G-1
alpha (or alpha level) – the probability of making a Type I error; the probability that a result will fall in the rare zone and the null hypothesis will be rejected when the null hypothesis is true; often called significance level; abbreviated α; usually set at .05 or 5%.
alternative hypothesis – abbreviated H1; a statement that the explanatory variable has an effect on the outcome variable in the population; usually, a statement of what the researcher believes to be true.
analysis of variance (ANOVA) – a family of statistical tests for comparing the means of two or more groups.
apparent limits – what seem to be the upper and lower bounds of an interval in a grouped frequency distribution.
bar graph – a graph of a frequency distribution for discrete data that uses the heights of bars to indicate frequency; the bars do not touch.
beta – the probability of making a Type II error; abbreviated β.
between-group variability – variability in scores that is primarily due to the different treatments that different groups receive.
between-subjects – ANOVA terminology for independent samples.
between-subjects, one-way ANOVA – a statistical test used to compare the means of two or more independent samples when there is just one explanatory variable.
cases – the participants in or subjects of a study.
central limit theorem – a statement about the shape that a sampling distribution of the mean takes if the size of the samples is large and every possible sample were obtained.
central tendency – a value used to summarize a set of scores; also known as the average.
chi-square goodness-of-fit test – a nonparametric, single-sample test used to compare the distribution of a categorical (nominal- or ordinal-level) outcome variable in a sample to a known population value.

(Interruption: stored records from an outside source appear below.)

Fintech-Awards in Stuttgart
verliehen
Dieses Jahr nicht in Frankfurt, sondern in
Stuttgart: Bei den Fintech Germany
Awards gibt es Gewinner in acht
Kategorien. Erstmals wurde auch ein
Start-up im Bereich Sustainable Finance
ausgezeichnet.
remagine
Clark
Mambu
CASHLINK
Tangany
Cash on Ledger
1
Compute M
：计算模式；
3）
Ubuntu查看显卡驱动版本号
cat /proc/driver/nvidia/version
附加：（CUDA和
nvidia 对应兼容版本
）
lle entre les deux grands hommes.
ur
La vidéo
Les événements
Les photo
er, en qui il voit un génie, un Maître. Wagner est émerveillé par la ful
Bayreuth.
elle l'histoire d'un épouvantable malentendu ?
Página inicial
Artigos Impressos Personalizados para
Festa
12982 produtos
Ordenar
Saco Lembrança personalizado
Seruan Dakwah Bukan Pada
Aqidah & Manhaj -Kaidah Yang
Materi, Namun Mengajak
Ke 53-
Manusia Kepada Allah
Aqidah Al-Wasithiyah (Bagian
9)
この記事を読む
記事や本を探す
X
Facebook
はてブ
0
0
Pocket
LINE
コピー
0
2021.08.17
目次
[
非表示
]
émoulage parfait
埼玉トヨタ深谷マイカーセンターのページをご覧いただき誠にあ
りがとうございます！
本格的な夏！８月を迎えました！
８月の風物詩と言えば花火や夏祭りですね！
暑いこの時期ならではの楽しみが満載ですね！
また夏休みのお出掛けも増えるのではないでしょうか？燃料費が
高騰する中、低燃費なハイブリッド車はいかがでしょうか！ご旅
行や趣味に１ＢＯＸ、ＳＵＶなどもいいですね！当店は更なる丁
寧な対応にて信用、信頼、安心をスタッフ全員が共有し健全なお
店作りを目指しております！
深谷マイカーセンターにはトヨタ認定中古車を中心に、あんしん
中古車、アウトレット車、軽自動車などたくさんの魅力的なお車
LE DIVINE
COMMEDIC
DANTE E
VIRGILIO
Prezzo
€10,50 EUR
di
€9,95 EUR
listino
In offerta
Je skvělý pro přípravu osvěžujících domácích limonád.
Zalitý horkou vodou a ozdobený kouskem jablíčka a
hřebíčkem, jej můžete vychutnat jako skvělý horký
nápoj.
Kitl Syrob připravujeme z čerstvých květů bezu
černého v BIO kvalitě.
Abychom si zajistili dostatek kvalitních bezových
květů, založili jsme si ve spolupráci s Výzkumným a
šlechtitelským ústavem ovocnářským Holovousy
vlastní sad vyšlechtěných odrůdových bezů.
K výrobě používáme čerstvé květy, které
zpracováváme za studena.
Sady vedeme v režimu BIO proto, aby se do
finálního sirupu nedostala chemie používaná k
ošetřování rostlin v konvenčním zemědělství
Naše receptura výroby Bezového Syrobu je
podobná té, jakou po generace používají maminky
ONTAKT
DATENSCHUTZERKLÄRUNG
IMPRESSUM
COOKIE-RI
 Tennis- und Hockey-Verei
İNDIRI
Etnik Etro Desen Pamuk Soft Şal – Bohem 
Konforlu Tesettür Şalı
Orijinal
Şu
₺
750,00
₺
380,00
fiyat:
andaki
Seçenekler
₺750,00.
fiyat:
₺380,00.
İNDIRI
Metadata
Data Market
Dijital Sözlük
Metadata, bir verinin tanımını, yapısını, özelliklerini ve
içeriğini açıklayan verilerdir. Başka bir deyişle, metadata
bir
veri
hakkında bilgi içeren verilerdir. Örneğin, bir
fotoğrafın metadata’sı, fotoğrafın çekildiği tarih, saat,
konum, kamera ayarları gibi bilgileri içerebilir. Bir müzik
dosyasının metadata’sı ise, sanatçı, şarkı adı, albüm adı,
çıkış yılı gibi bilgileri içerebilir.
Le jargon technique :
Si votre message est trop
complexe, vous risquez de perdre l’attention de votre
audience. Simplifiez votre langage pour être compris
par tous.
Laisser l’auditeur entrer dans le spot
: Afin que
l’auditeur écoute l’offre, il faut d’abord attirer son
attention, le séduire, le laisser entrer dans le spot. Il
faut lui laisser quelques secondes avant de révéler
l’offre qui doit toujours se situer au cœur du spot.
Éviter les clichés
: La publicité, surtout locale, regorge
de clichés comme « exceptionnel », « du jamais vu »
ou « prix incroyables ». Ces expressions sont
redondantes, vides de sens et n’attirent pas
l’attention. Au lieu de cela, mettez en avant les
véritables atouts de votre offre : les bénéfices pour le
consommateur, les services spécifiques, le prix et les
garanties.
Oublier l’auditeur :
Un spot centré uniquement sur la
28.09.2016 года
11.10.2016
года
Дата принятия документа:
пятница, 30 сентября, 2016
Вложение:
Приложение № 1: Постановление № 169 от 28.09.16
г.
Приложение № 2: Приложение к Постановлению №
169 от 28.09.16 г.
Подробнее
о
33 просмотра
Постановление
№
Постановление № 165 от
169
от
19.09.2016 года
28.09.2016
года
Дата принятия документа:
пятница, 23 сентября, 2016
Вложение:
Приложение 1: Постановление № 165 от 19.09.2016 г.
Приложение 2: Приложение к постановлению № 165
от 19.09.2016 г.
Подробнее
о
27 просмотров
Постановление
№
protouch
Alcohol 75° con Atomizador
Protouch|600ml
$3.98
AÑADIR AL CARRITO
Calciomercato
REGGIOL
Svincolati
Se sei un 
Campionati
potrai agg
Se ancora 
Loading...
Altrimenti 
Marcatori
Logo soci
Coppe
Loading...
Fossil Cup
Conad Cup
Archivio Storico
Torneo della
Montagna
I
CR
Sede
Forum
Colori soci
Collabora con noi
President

chi-square test of independence – a nonparametric test used to determine whether two or more populations of cases differ on a categorical (nominal- or ordinal-level) outcome variable.
clinical significance (or practical significance) – whether the size of the effect is large enough to say the explanatory variable has a meaningful impact on clinical outcome.
coefficient of determination − formal name for the effect size r 2.
Cohen’s d – a standardized measure of effect used to measure the difference between means.
common zone – the section of the sampling distribution of a test statistic in which the observed outcome should fall if the null hypothesis is true; typically set to be the middle 95%.
confidence interval – a range within which it is estimated, based on a sample value, that a population value falls.
confounding variable – a third variable in correlational and quasi-experimental designs that is not controlled for and that has an impact on both of the other variables.
consent rate – the percentage of targeted subjects who agree to participate in a study.
contingency table – a table showing the degree to which a case’s value on the outcome variable depends on its category on the explanatory variable.
continuous number – number that answers the question “how much” and can have “in-between” values; the specificity of the number, the number of decimal places reported, depends on the precision of the measuring instrument.
convenience sample – a sampling strategy in which cases are selected for study based on the ease with which they can be obtained.
correlation coefficient − a statistic that summarizes, in a single number, the strength of a relationship between two variables.
G-2
correlational design – a scientific study in which the relationship between two variables is examined without any attempt to manipulate or control them.
criterion variable – the outcome variable in a correlational design.
critical value – the value of the test statistic that forms the boundary between the rare zone and the common zone of the sampling distribution of the test statistic.
critical value of t – value of t used to determine whether a null hypothesis is rejected or not; abbreviated tcv.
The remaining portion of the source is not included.